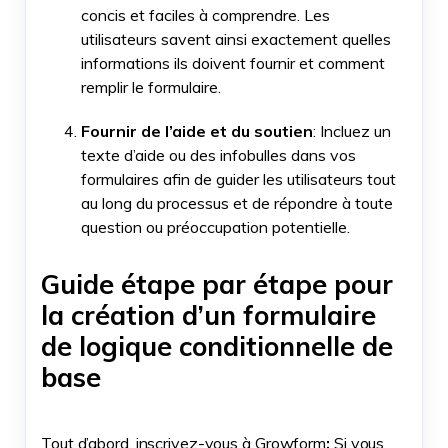
concis et faciles à comprendre. Les
utilisateurs savent ainsi exactement quelles
informations ils doivent fournir et comment
remplir le formulaire.
Fournir de l’aide et du soutien
: Incluez un
texte d’aide ou des infobulles dans vos
formulaires afin de guider les utilisateurs tout
au long du processus et de répondre à toute
question ou préoccupation potentielle.
Guide étape par étape pour
la création d’un formulaire
de logique conditionnelle de
base
Tout d’abord, inscrivez-vous à Growform
:
Si vous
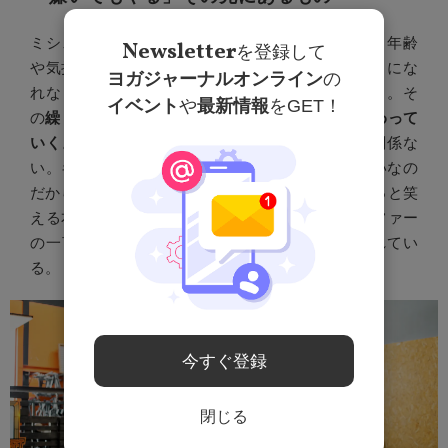
ミシェル・ファイファーの姿勢が示しているのは、年齢
Newsletter
を登録して
や気持ちに関係なく、
「やることの価値」
だ。好きにな
ヨガジャーナルオンライン
の
れなくても、やりたくなくても、
それでも動く
こと。そ
イベント
や
最新情報
をGET！
の
繰り返しが、人生の“しなやかさ”や“強さ”に変わって
いく
。毎日の運動が好きになれない？そんなの関係な
い。キャットウーマンを演じたミシェルですら嫌いなの
だから。66歳でも変わらぬ輝きの裏にある、“ちょっと笑
える本音”と“しなやかな強さ”。ミシェル・ファイファー
の一言が、今日も誰かの背中をそっと押してくれてい
る。
今すぐ登録
閉じる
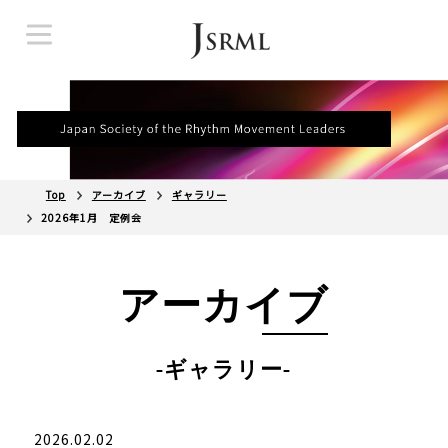
Top
アーカイブ
ギャラリー
2026年1月 定例会
アーカイブ
-ギャラリー-
2026.02.02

···

__Task directions__
Starting with the first line of the data, transcribe every line exactly through the one containing "formulaires afin de". No pictures go in.

__Output of the task__
concis et faciles à comprendre. Les
utilisateurs savent ainsi exactement quelles
informations ils doivent fournir et comment
remplir le formulaire.
Fournir de l’aide et du soutien
: Incluez un
texte d’aide ou des infobulles dans vos
formulaires afin de guider les utilisateurs tout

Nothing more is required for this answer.